Here in Michigan last week, a warm wind was blowing and it reminded me of the Santa Anas. I was telling a friend about them and missed an opportunity to quote Raymond Chandler…
There was a desert wind blowing that night. It was one of those hot, dry, Santa Anas that come down through the mountain passes and curl your hair and make your nerves jump and your skin itch. On nights like that, every booze party ends in a fight. Meek little wives feel the edge of the carving knife and study their husbands’ necks. Anything can happen.
Once, when I was in junior high, I went to a friend’s house for the weekend. On Saturday morning we went over to his dad’s office to play the original text-based Adventure game on a mainframe computer. We spent eight hours inside and, at the end of the day, we went out to find the whole horizon blanketed with thick dark clouds, glowing red in the sunset. We went to dinner and then a movie, getting home late.
When we got home, my friend’s dad turned on the news to find out the football scores.
The hills were burning.
There was helicopter footage, neighborhoods ringed in fire. I recognized my street. I could see my house. There were people on the roof hosing it down, smoke billowing around them. The footage was from the afternoon, hours old.
This was long before cell phones, no way to reach us all day or all night. I’d been playing computer games. My friend’s parents called home to find out that, miraculously, everything was fine. The fire had come within one hundred yards of our house and then the winds shifted.
The next morning my parents came and picked me up, telling me of their adventure (in my mother’s world — and in mine, I suppose — every crisis becomes manageable if you can make it into an adventure). They woke up to the threat of fires, the fire department coming round to warn people. May parents were ordered to evacuate once the fire got within a certain distance. My dad said no, he’d stay to water down the roof. He told my mother to pack up some things (family pictures and other irreplaceables) and head out. She packed but then refused to leave him alone.
Meanwhile my brother Jim, who was living in Huntington Beach at the time, was trying to get through police blockades to get up to my parents’ house. The fire department wouldn’t let him through so he drove, in his beat up Karmen Ghia, across miles of dirt roads and fields, to get to Mom and Dad.
We drove back through the canyon towards home.
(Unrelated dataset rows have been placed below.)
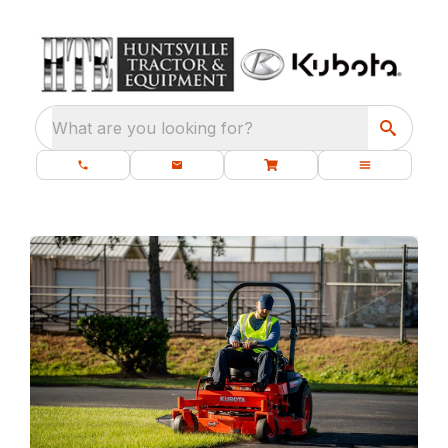
What are you looking for?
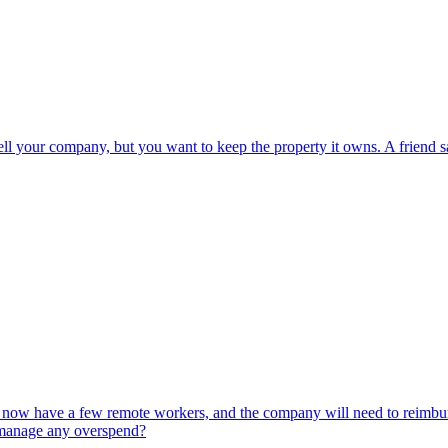
sell your company, but you want to keep the property it owns. A friend 
ou now have a few remote workers, and the company will need to reimburs
 manage any overspend?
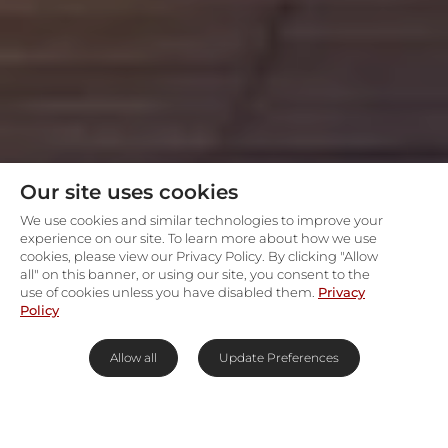
Our site uses cookies
We use cookies and similar technologies to improve your
experience on our site. To learn more about how we use
cookies, please view our Privacy Policy. By clicking "Allow
all" on this banner, or using our site, you consent to the
use of cookies unless you have disabled them.
Privacy
Policy
Allow all
Update Preferences
Safari in a national monument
They warned me ahead of time but I wasn’t prepared for the gradual shift from brown, dry hills and dusty trees, the slow hint of blackened soil here and there, moving like a cancer to cover everything in mottled charcoals.
It must have only taken months for things to grow back, for the scorched earth to be erased. But after that weekend, whenever I looked at the grassy hills, all I could see was fire-blackened earth waiting below the grass and brush.
I can remember the hot winds, the fire season. When there were fires anywhere in California, we’d get calls from family back east asking if we were okay — even when the fires were hundres of miles away.
They’d seen it on the news, grandparents and aunts and cousins, and they had assumed that when the anchors said “California is burning…” it meant all of California.
Now, safe in the midwest, I hear that California is burning . . . California is still burning.